Pharisees. Why have ye not brought him?

Officers. Never man spake like this man!

Pharisees. Are ye also deceived? Have any of the rulers, or of the Pharisees, believed on him? But this people, who know not the law, are cursed.

Nicodemus. Doth our law judge any man before it hear him?

Pharisees. Art thou also of Galilee? Search and look, for out of Galilee ariseth no prophet.

Historian. And every man went unto his own house : Jesus went unto the Mount of Olives.

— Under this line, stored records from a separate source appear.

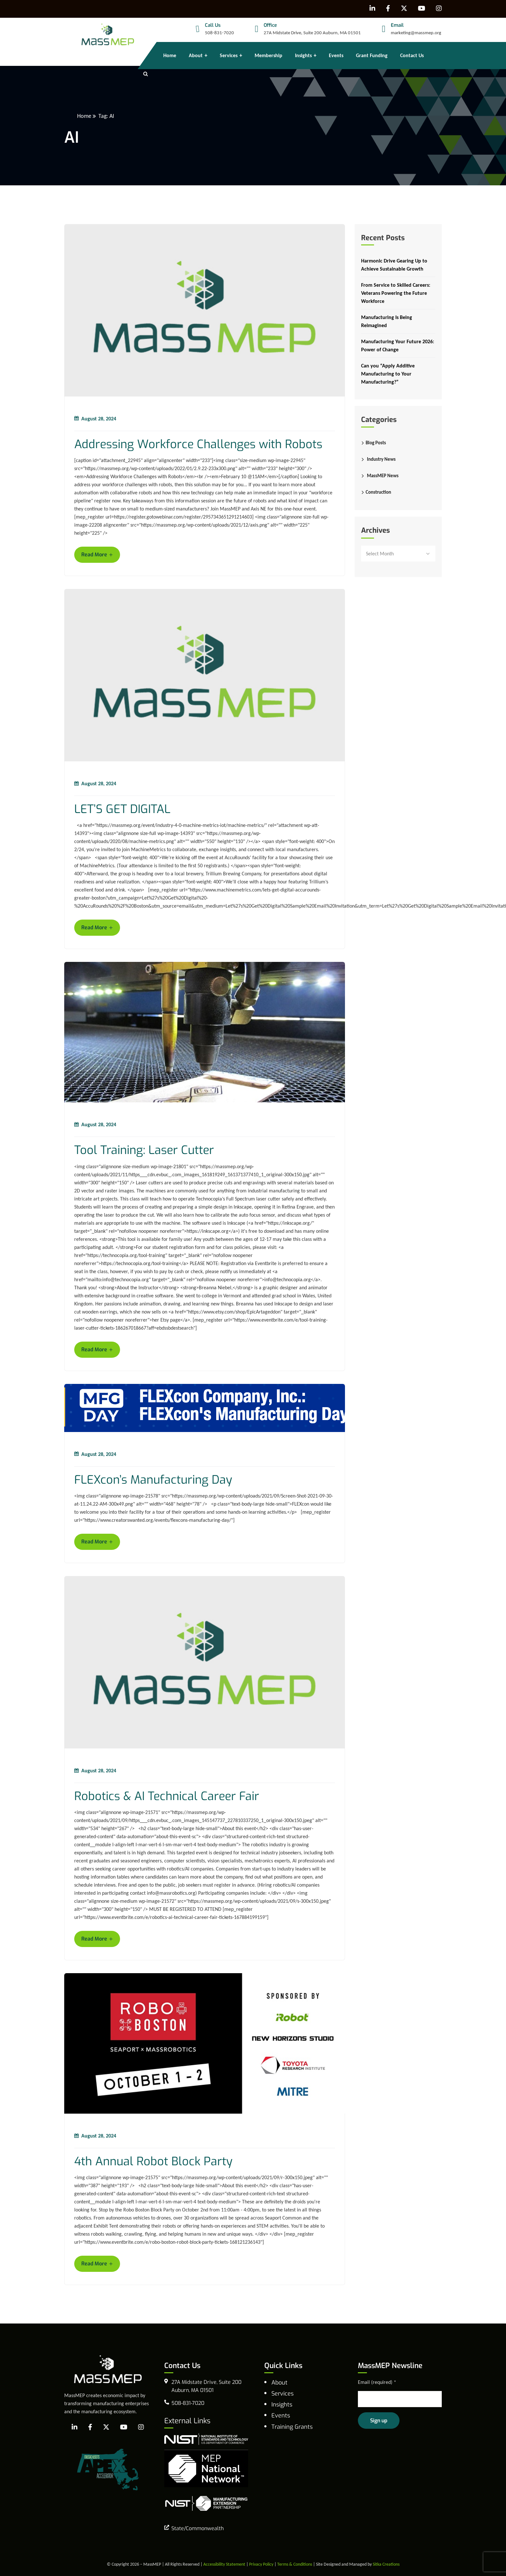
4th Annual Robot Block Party (153, 2162)
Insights (281, 2404)
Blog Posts (376, 443)
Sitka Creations (386, 2564)
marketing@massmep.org (416, 33)
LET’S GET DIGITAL (122, 809)
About (279, 2382)
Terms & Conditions (294, 2564)
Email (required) (377, 2382)
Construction (378, 492)
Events (280, 2415)
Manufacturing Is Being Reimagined (386, 321)
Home (84, 115)
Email (397, 25)
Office (270, 25)
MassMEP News (383, 476)
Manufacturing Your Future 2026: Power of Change (397, 345)
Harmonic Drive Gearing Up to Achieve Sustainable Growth (394, 265)
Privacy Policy (261, 2564)
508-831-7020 (219, 33)
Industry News (381, 459)
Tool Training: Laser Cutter (144, 1150)
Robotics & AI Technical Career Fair (166, 1796)
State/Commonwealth (197, 2528)
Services (282, 2393)
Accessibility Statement (224, 2564)
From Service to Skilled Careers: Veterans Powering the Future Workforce (395, 293)
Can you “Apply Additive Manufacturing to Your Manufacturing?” (388, 374)
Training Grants (292, 2427)
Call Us (213, 25)
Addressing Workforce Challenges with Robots (198, 444)
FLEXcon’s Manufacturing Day (153, 1480)
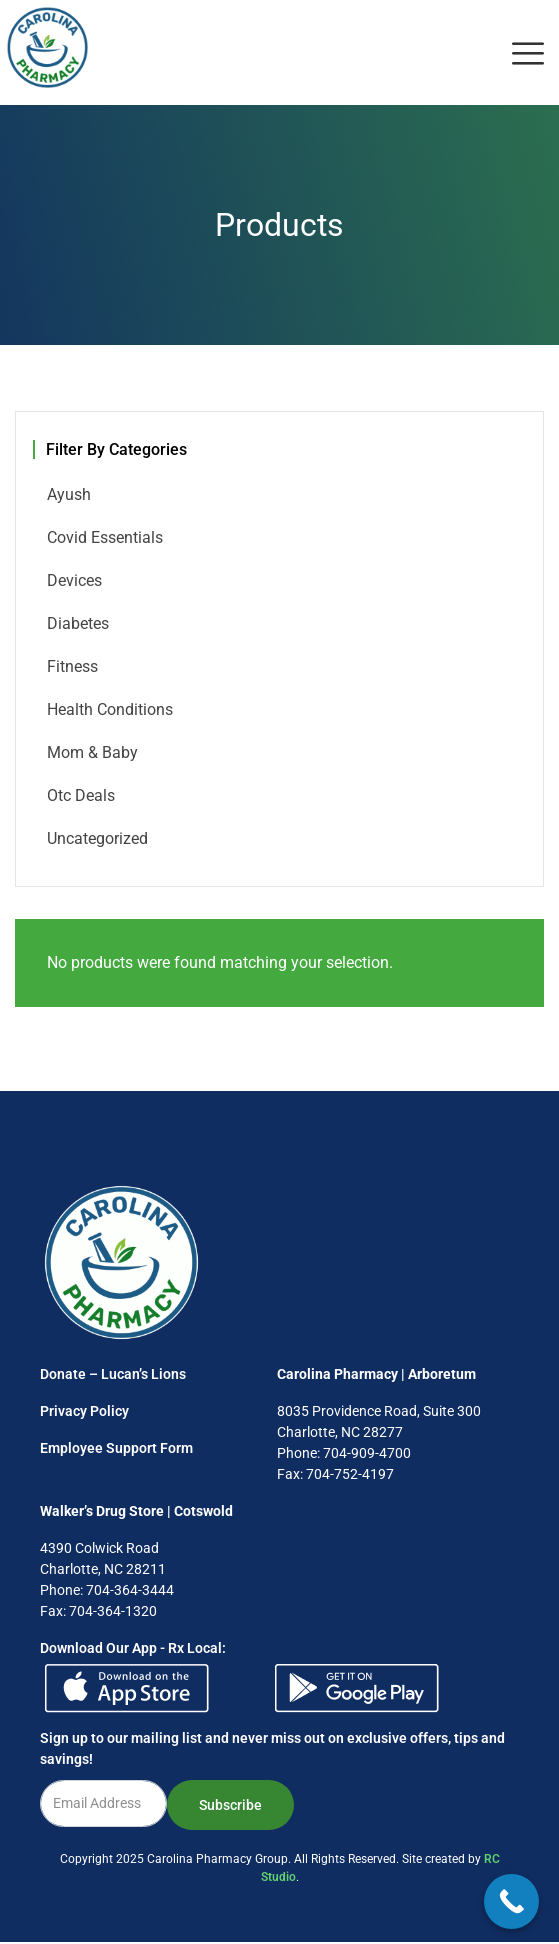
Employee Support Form (116, 1448)
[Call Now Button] (511, 1901)
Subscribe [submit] (230, 1805)
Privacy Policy (84, 1411)
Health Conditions (110, 709)
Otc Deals (81, 795)
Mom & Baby (92, 752)
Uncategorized (97, 838)
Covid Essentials (105, 537)
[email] (103, 1803)
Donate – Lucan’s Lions (113, 1374)
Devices (74, 580)
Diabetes (78, 623)
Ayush (69, 494)
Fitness (72, 666)
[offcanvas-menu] (528, 55)
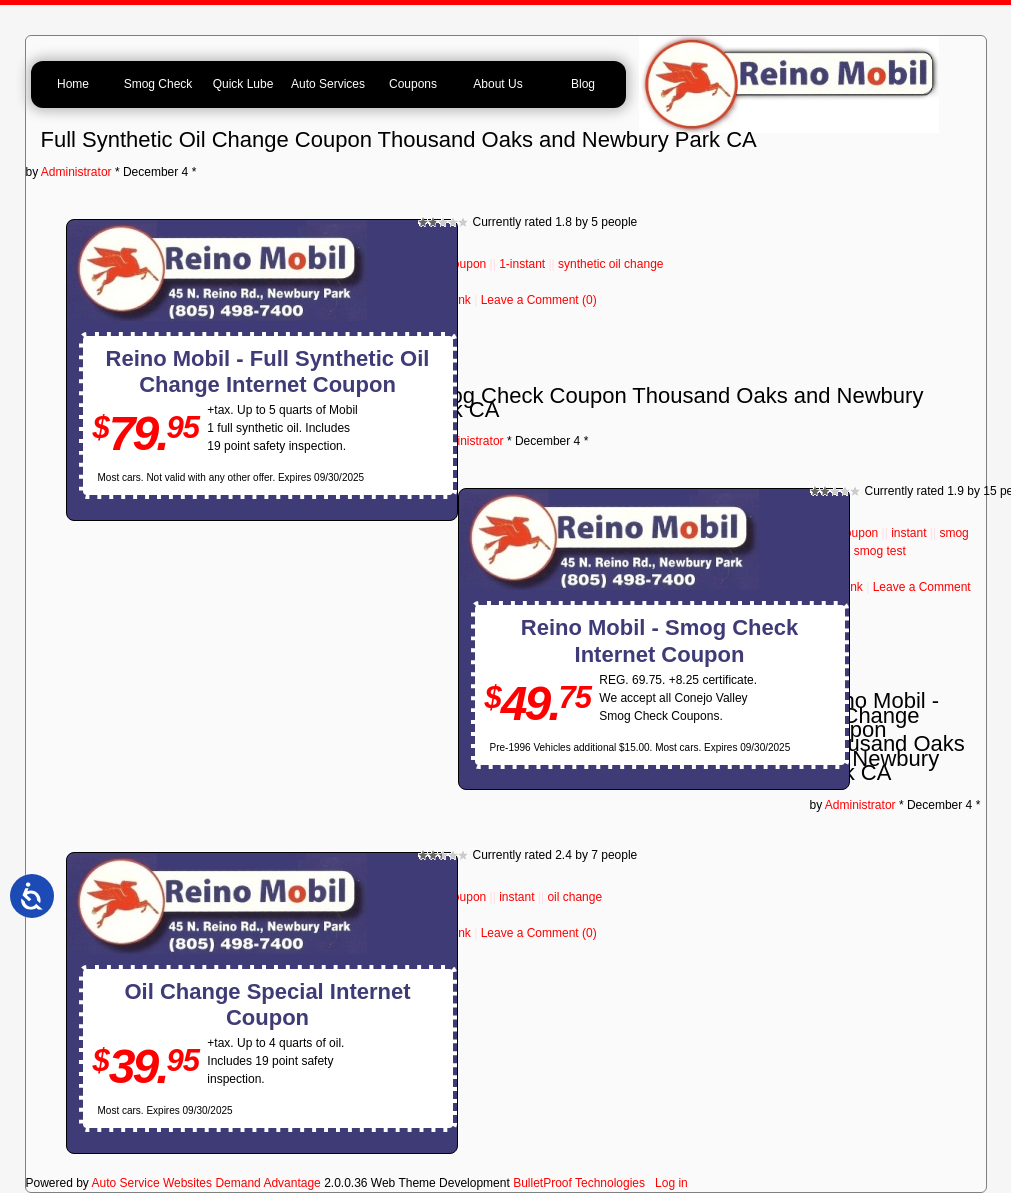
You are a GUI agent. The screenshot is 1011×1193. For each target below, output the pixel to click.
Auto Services (328, 84)
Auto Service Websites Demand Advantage (206, 1183)
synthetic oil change (610, 264)
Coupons (413, 84)
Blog (583, 84)
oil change (574, 897)
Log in (671, 1183)
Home (73, 84)
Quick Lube (243, 84)
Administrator (76, 172)
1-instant (522, 264)
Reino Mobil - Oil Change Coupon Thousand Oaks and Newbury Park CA (887, 736)
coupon (466, 264)
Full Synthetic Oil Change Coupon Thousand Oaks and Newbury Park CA (399, 139)
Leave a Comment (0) (539, 300)
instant (908, 533)
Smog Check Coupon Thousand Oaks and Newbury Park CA (671, 402)
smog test (880, 551)
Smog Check (158, 84)
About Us (497, 84)
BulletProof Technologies (579, 1183)
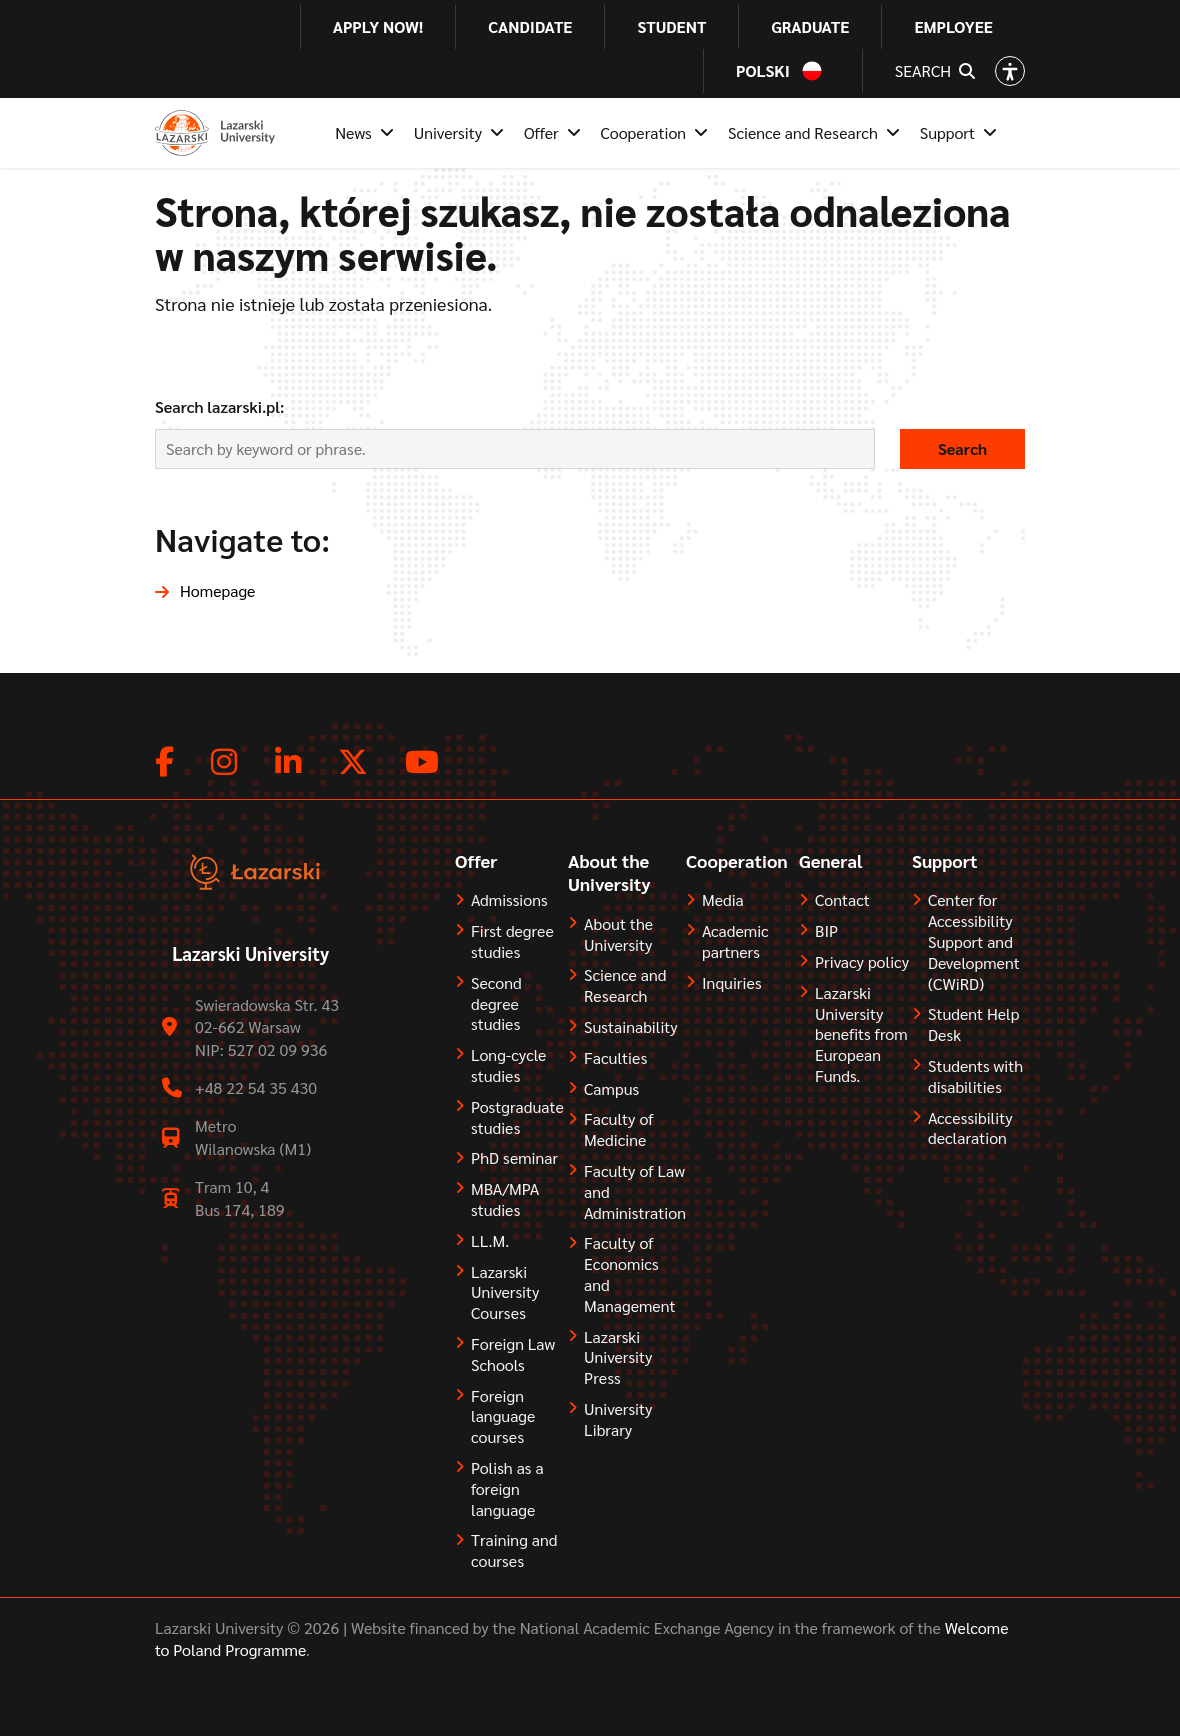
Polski (763, 71)
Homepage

What an exhibition is here given, in a few simple words, of the workings of mind in the different parties! Follow them respectively to their places of retirement, and judge their feelings. The officers, stunned with conviction and stung with the reproaches of their employers, retire in disgust. The Pharisees, transported with rage and disappointment, go murmuring to their houses.–Nicodemus having ventured, though mildly, to repel their outrage, feels himself suspected of a secret adherence to the Galilean, and is full of thought about the issue of things. Jesus, with the most perfect calmness and satisfaction, retires to the place whither he was wont to resort for prayer and communion with God!